Today’s rumours are feeling the envy

Six days into the first transfer window of the summer and the Mill is churning faster than a well-oiled machine. Leading the charge are Arsenal, whose Premier League sights have led them to add Aston Villa’s Morgan Rogers and Feyenoord’s Igor Paixão to their shopping list of potential attacking targets. Getting Rogers would demand a significant fee – likely north of £50m – with the former Middlesbrough man pulling up trees for Unai Emery’s team this season, with 14 goals and 15 assists in 54 games. Paixão would be the cheaper option. The 24-year-old had an outstanding season in the Netherlands, scoring 16 and adding 14 assists in 34 league matches to be named Dutch footballer of the year.

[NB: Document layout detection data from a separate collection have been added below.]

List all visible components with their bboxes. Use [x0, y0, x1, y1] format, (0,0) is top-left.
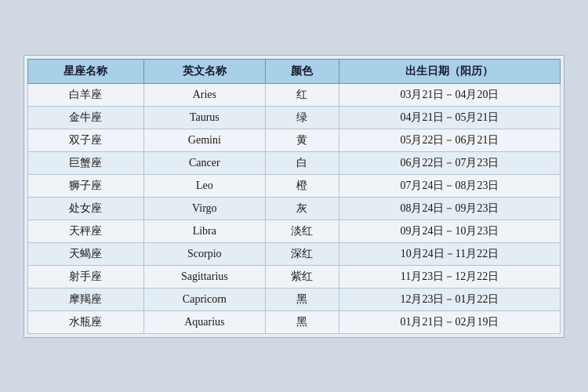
cell-dates: 01月21日－02月19日 [339, 310, 560, 333]
table-row: 双子座Gemini黄05月22日－06月21日 [28, 129, 561, 151]
cell-color: 黑 [265, 288, 339, 310]
table-row: 摩羯座Capricorn黑12月23日－01月22日 [28, 288, 561, 310]
header-english-name: 英文名称 [143, 59, 265, 83]
cell-chinese-name: 双子座 [28, 129, 144, 151]
header-color: 颜色 [265, 59, 339, 83]
zodiac-table-wrapper: 星座名称 英文名称 颜色 出生日期（阳历） 白羊座Aries红03月21日－04… [24, 55, 564, 338]
cell-color: 黄 [265, 129, 339, 151]
cell-english-name: Cancer [143, 151, 265, 174]
cell-dates: 09月24日－10月23日 [339, 220, 560, 242]
cell-english-name: Gemini [143, 129, 265, 151]
cell-color: 绿 [265, 106, 339, 129]
cell-english-name: Virgo [143, 197, 265, 220]
header-dates: 出生日期（阳历） [339, 59, 560, 83]
table-row: 水瓶座Aquarius黑01月21日－02月19日 [28, 310, 561, 333]
table-body: 白羊座Aries红03月21日－04月20日金牛座Taurus绿04月21日－0… [28, 83, 561, 333]
cell-chinese-name: 水瓶座 [28, 310, 144, 333]
cell-color: 白 [265, 151, 339, 174]
cell-dates: 12月23日－01月22日 [339, 288, 560, 310]
zodiac-table: 星座名称 英文名称 颜色 出生日期（阳历） 白羊座Aries红03月21日－04… [27, 59, 561, 334]
cell-dates: 04月21日－05月21日 [339, 106, 560, 129]
cell-chinese-name: 金牛座 [28, 106, 144, 129]
cell-color: 紫红 [265, 265, 339, 288]
table-row: 白羊座Aries红03月21日－04月20日 [28, 83, 561, 106]
cell-chinese-name: 狮子座 [28, 174, 144, 197]
cell-chinese-name: 白羊座 [28, 83, 144, 106]
cell-chinese-name: 射手座 [28, 265, 144, 288]
cell-dates: 06月22日－07月23日 [339, 151, 560, 174]
table-header-row: 星座名称 英文名称 颜色 出生日期（阳历） [28, 59, 561, 83]
cell-chinese-name: 巨蟹座 [28, 151, 144, 174]
cell-dates: 05月22日－06月21日 [339, 129, 560, 151]
cell-dates: 03月21日－04月20日 [339, 83, 560, 106]
cell-chinese-name: 处女座 [28, 197, 144, 220]
cell-english-name: Aries [143, 83, 265, 106]
cell-english-name: Taurus [143, 106, 265, 129]
cell-color: 黑 [265, 310, 339, 333]
cell-color: 橙 [265, 174, 339, 197]
table-row: 天蝎座Scorpio深红10月24日－11月22日 [28, 242, 561, 265]
cell-dates: 07月24日－08月23日 [339, 174, 560, 197]
cell-chinese-name: 天蝎座 [28, 242, 144, 265]
cell-dates: 08月24日－09月23日 [339, 197, 560, 220]
cell-dates: 11月23日－12月22日 [339, 265, 560, 288]
cell-english-name: Scorpio [143, 242, 265, 265]
table-row: 狮子座Leo橙07月24日－08月23日 [28, 174, 561, 197]
cell-color: 深红 [265, 242, 339, 265]
header-chinese-name: 星座名称 [28, 59, 144, 83]
cell-english-name: Aquarius [143, 310, 265, 333]
cell-chinese-name: 摩羯座 [28, 288, 144, 310]
cell-english-name: Sagittarius [143, 265, 265, 288]
cell-english-name: Leo [143, 174, 265, 197]
cell-color: 淡红 [265, 220, 339, 242]
cell-english-name: Capricorn [143, 288, 265, 310]
cell-chinese-name: 天秤座 [28, 220, 144, 242]
table-row: 巨蟹座Cancer白06月22日－07月23日 [28, 151, 561, 174]
cell-color: 灰 [265, 197, 339, 220]
table-row: 金牛座Taurus绿04月21日－05月21日 [28, 106, 561, 129]
table-row: 天秤座Libra淡红09月24日－10月23日 [28, 220, 561, 242]
cell-color: 红 [265, 83, 339, 106]
table-row: 射手座Sagittarius紫红11月23日－12月22日 [28, 265, 561, 288]
table-row: 处女座Virgo灰08月24日－09月23日 [28, 197, 561, 220]
cell-dates: 10月24日－11月22日 [339, 242, 560, 265]
cell-english-name: Libra [143, 220, 265, 242]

Manchester United have joined the lengthy list of clubs eyeing Viktor Gyökeres of Sporting. The Swede is apparently open to a move to Old Trafford despite the club not playing Champions League football next season. Ruben Amorim is reportedly keen to link up with his former player and the pair have kept in touch since he moved to the Theatre of Dreams. Sporting want around £60m for Gyökeres, which is a £25m reduction from his original £85m release clause, thanks to a verbal pact he made after committing to staying for the 2024-25 campaign, where he scored 54 goals in 52 games and won the Primeira Liga title.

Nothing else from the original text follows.